[development] developing book review -- two blocks or two modules?

Laura Scott laura at pingv.com
Fri Jun 2 16:21:00 UTC 2006


Wouldn't the node review module be a place to start? http:// 
drupal.org/node/59051 I'm only just now trying it on a new site, but  
it seems to do much of what you ask.

-1 for using the book node structure.
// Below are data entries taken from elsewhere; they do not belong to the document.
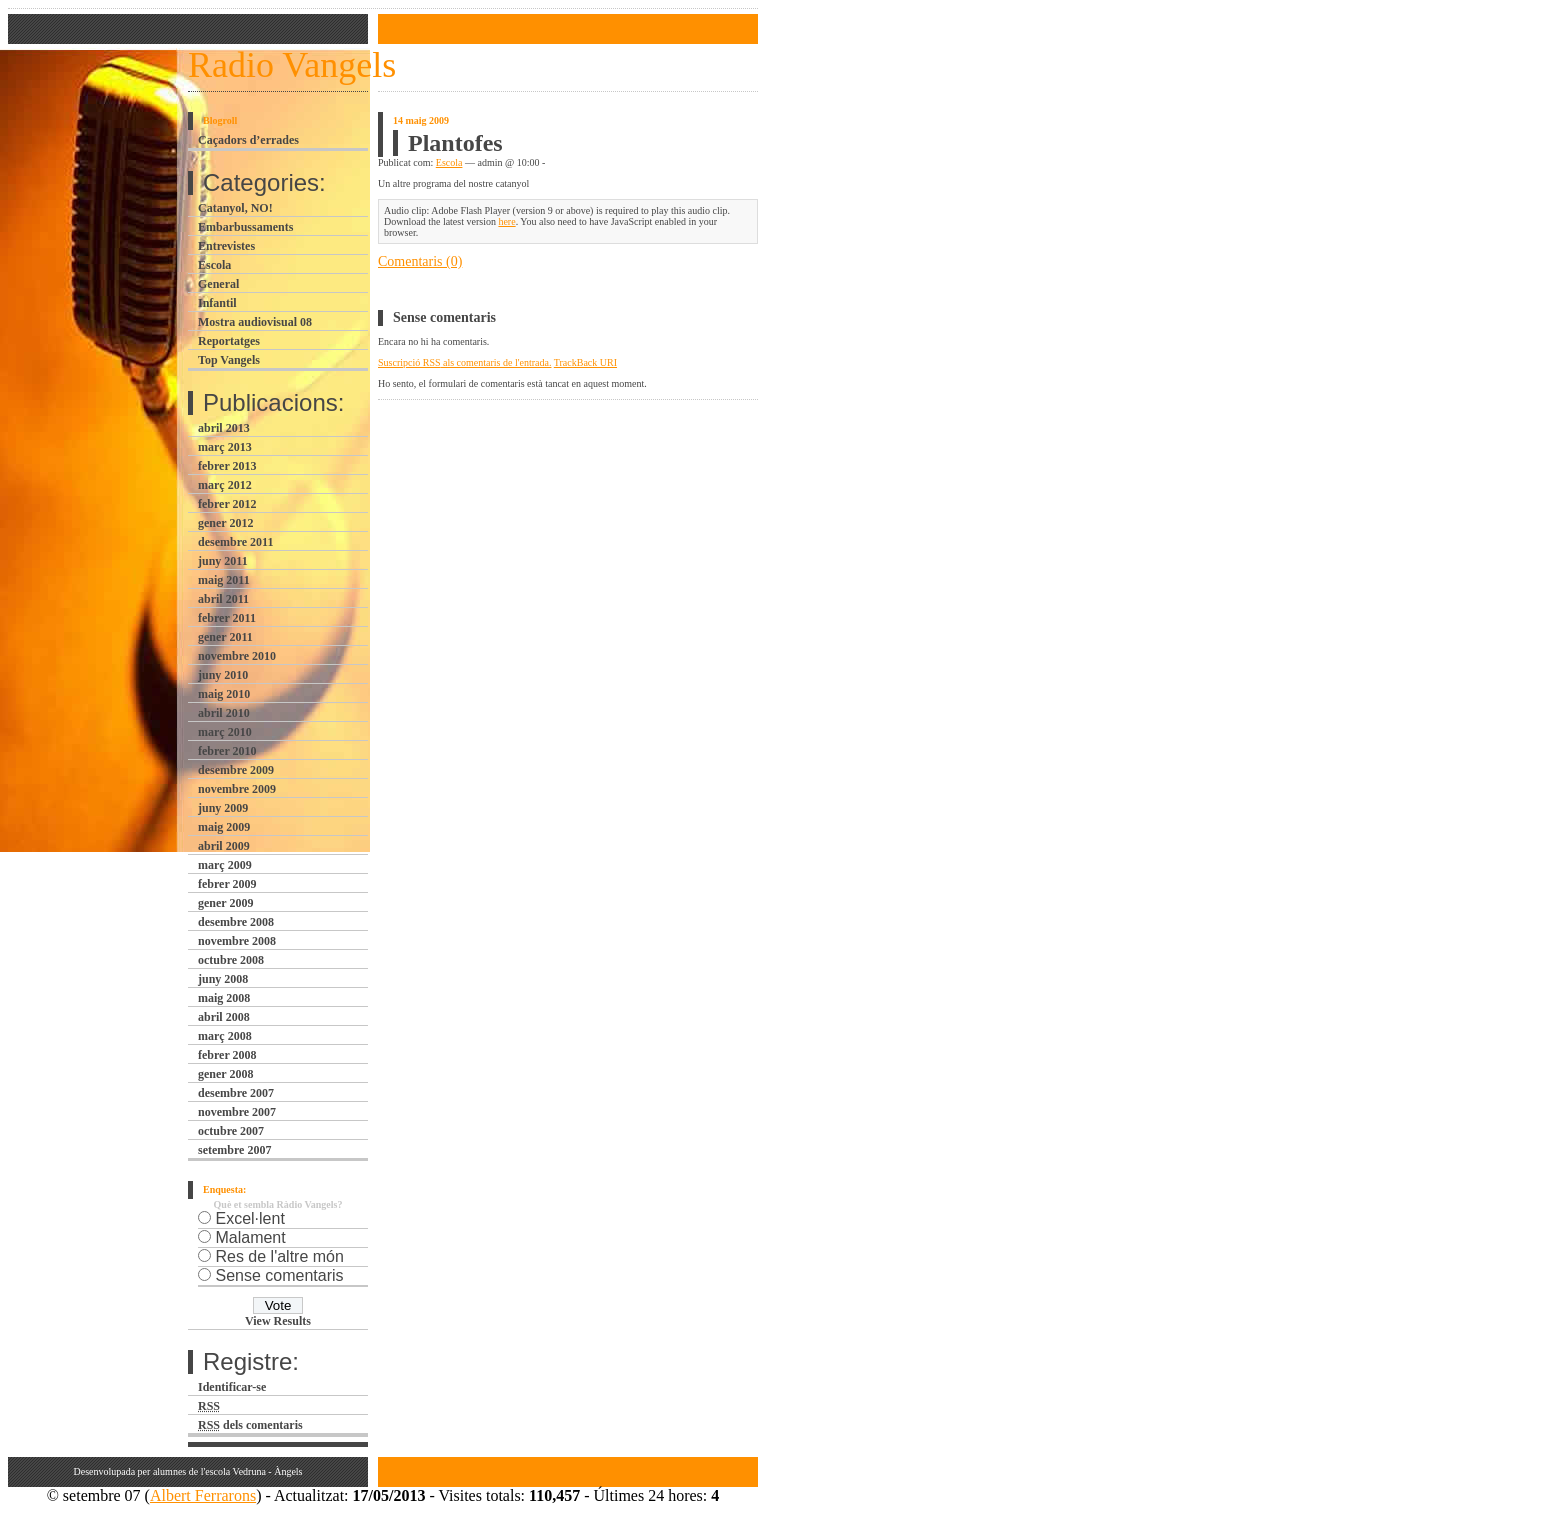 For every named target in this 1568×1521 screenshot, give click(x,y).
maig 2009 (224, 827)
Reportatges (229, 341)
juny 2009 (223, 808)
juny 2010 (223, 675)
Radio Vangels (292, 65)
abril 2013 (224, 428)
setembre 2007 (234, 1150)
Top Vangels (229, 360)
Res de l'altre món (279, 1256)
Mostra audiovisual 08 (255, 322)
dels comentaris (250, 1425)
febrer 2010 (227, 751)
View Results (278, 1321)
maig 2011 (224, 580)
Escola (214, 265)
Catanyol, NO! (235, 208)
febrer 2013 (227, 466)
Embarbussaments (245, 227)
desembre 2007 (236, 1093)
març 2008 (225, 1036)
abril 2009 (224, 846)
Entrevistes (226, 246)
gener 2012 (225, 523)
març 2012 (225, 485)
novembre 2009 (237, 789)
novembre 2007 (237, 1112)
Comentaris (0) (420, 261)
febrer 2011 (227, 618)
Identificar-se (232, 1387)
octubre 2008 (231, 960)
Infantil (217, 303)
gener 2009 (225, 903)
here (506, 221)
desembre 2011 (235, 542)
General (218, 284)
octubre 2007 (231, 1131)
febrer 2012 (227, 504)
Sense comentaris (279, 1275)
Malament (250, 1237)
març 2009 (225, 865)
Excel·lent (249, 1218)
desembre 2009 (236, 770)
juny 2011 (223, 561)
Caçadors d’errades (248, 140)
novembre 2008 (237, 941)
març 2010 (225, 732)
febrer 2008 (227, 1055)
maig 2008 (224, 998)
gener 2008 (225, 1074)
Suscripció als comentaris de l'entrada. (464, 362)
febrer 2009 (227, 884)
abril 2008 (224, 1017)
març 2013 (225, 447)
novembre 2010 (237, 656)
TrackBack (585, 362)
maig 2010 (224, 694)
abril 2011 (223, 599)
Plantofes (455, 143)
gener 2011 (225, 637)
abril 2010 (224, 713)
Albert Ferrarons (203, 1495)
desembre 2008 (236, 922)
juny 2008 (223, 979) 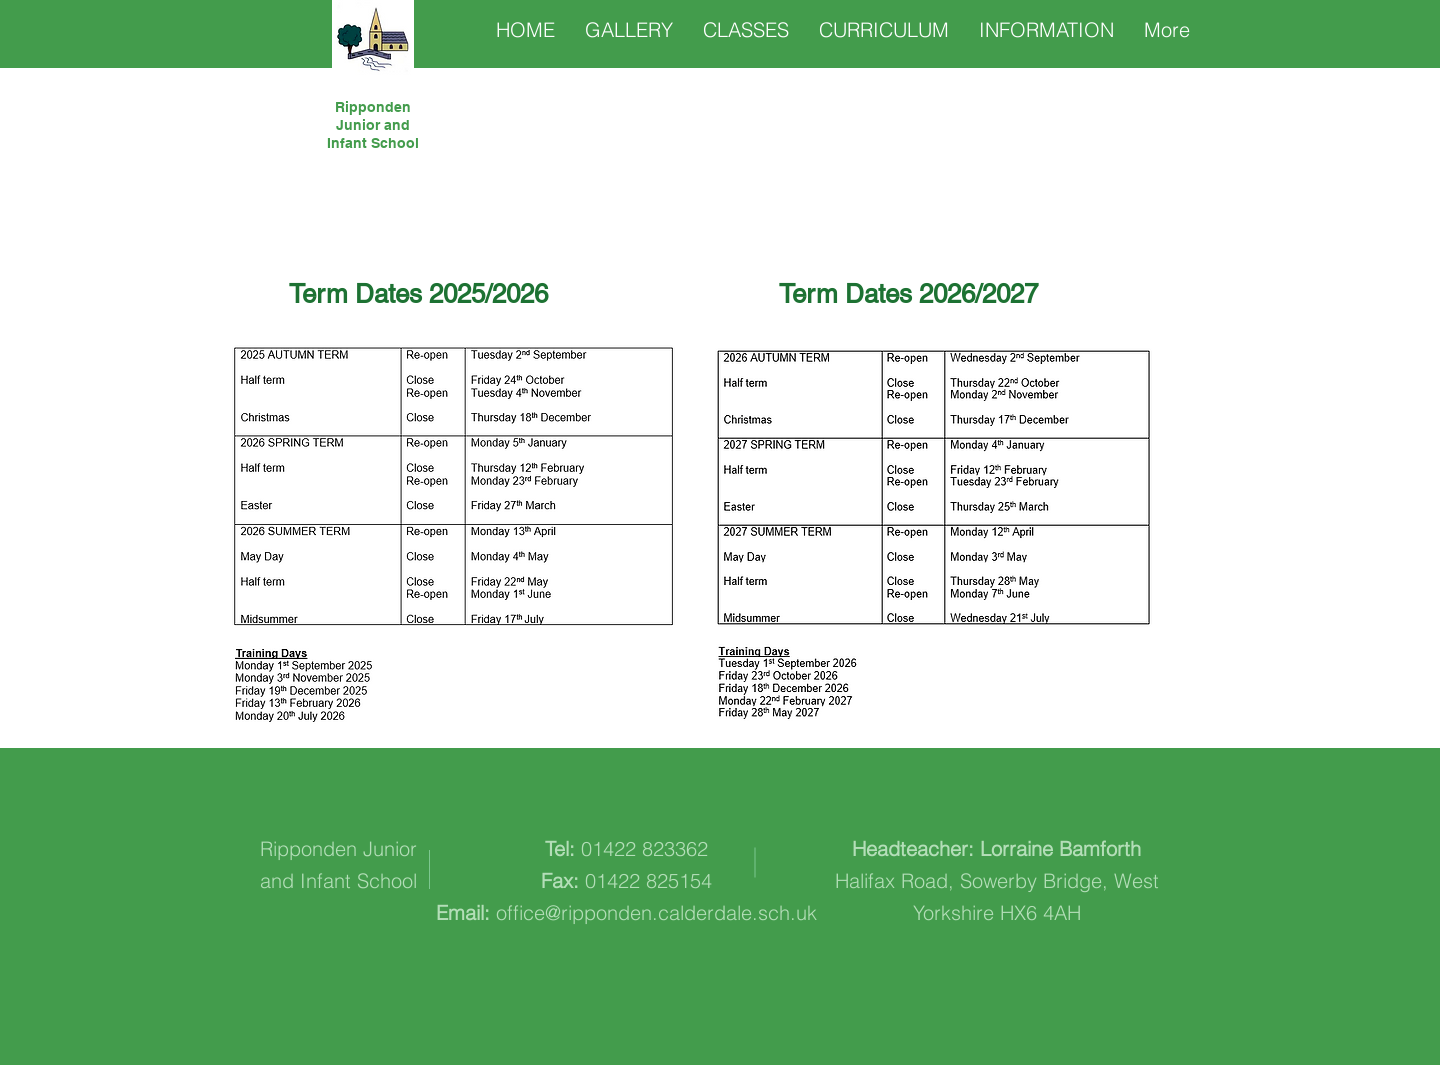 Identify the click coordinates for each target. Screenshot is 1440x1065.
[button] (746, 30)
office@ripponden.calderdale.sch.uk (656, 912)
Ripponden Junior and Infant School (373, 125) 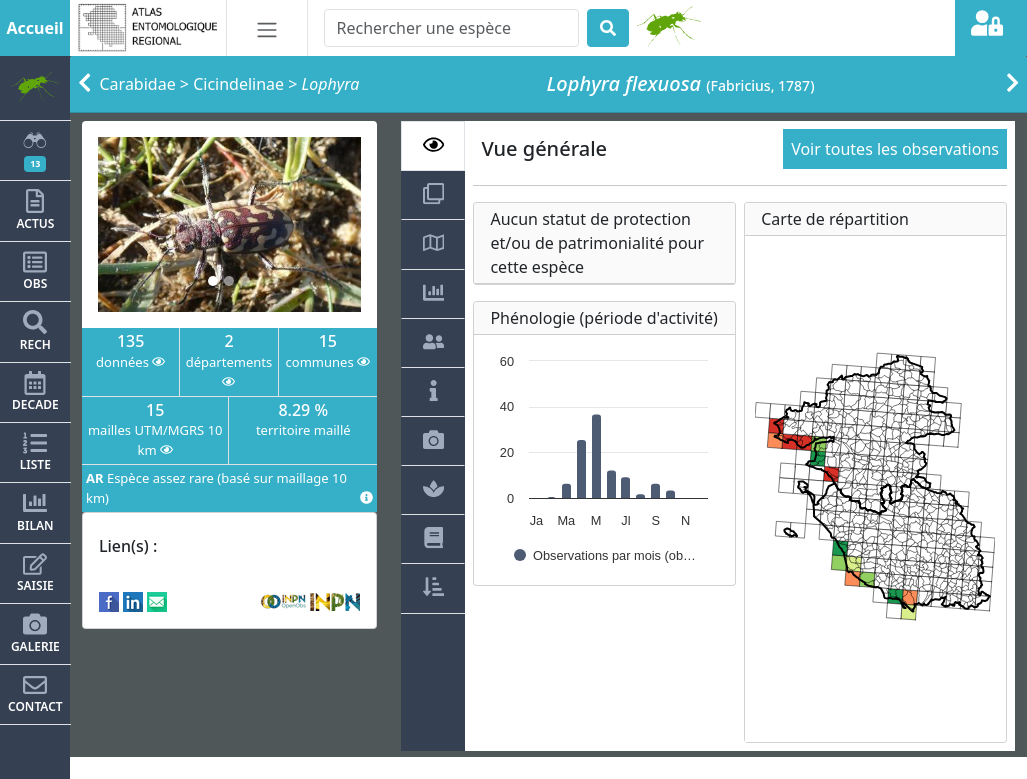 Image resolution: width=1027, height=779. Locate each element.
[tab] (433, 146)
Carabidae (138, 84)
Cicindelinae (238, 84) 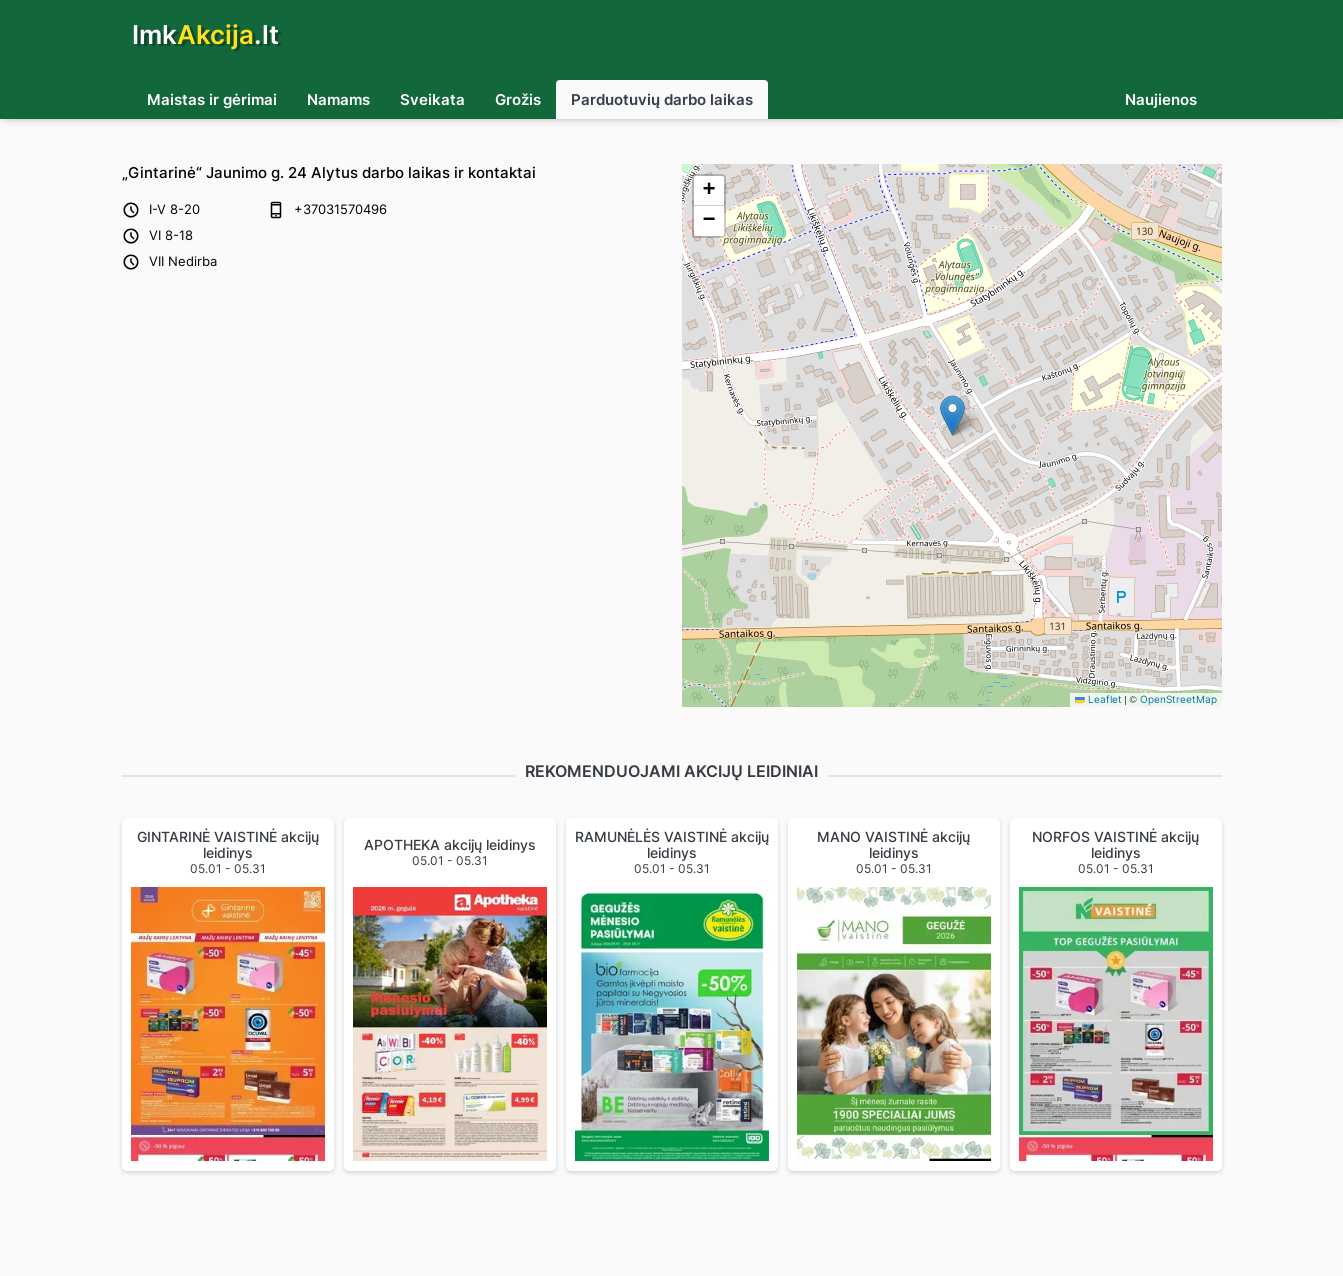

The hard-wired aspects of books  
displays make it a poor candidate to use as a foundation for building  
something else, in my view from the theming and usability perspective.

Laura

On Jun 2, 2006, at 8:22 AM, Larry Garfield wrote:

> Actually, you're better off having a book node, and a "review of  
> something or
> other" node that's then applied to a book (or anything!).  The book  
> is just a
> data node so should be trivially easy, or can even be done with  
> flexinode or
> cck.  As for reviews:
>
> NodeReview module: http://drupal.org/node/59051
>
> It allows one review per user per node being reviewed, and is fully
> customizable.  Users can go back and edit their reviews as well, or  
> see all
> reviews that have been written (assuming necessary permissions, etc.)
>
> If that's only 80% of what you need, please send patches!  I'd much  
> rather we
> beef up one first-rate review module than have a dozen floating  
> around.
>
> On Friday 02 June 2006 06:07, Srimal Jayawardena wrote:
>> hi
>>
>> im working on a book review module to allow multiple reviews (the  
>> existing
>> one only supports a single review per module)
>>
>> I plan to so there will be two objects
>>   - a book
>>   - and a review
>>
>> Is it better to have both as two blocks in the same module ? or  
>> have two
>> separate modules?
>>
>> Any good places to check on this ?
>>
>> tnx in advance.
>>
>> srimal.
>
> -- 
> Larry Garfield			AIM: LOLG42
> larry at garfieldtech.com		ICQ: 6817012
>
> "If nature has made any one thing less susceptible than all others of
> exclusive property, it is the action of the thinking power called  
> an idea,
> which an individual may exclusively possess as long as he keeps it to
> himself; but the moment it is divulged, it forces itself into the  
> possession
> of every one, and the receiver cannot dispossess himself of it."